Data for this exercise:
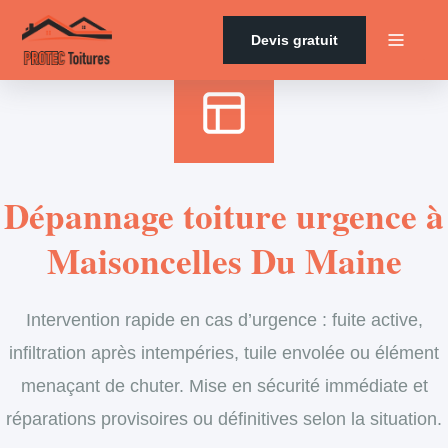
Accueil
›
Services
›
Couverture
›
Dépannage en urgence de toiture
Devis gratuit
Dépannage toiture urgence à
Maisoncelles Du Maine
Intervention rapide en cas d’urgence : fuite active,
infiltration après intempéries, tuile envolée ou élément
menaçant de chuter. Mise en sécurité immédiate et
réparations provisoires ou définitives selon la situation.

How to complete this task:
Send back the entries above exactly. Skip the images.

Output below:
Accueil
›
Services
›
Couverture
›
Dépannage en urgence de toiture
Devis gratuit
Dépannage toiture urgence à
Maisoncelles Du Maine
Intervention rapide en cas d’urgence : fuite active,
infiltration après intempéries, tuile envolée ou élément
menaçant de chuter. Mise en sécurité immédiate et
réparations provisoires ou définitives selon la situation.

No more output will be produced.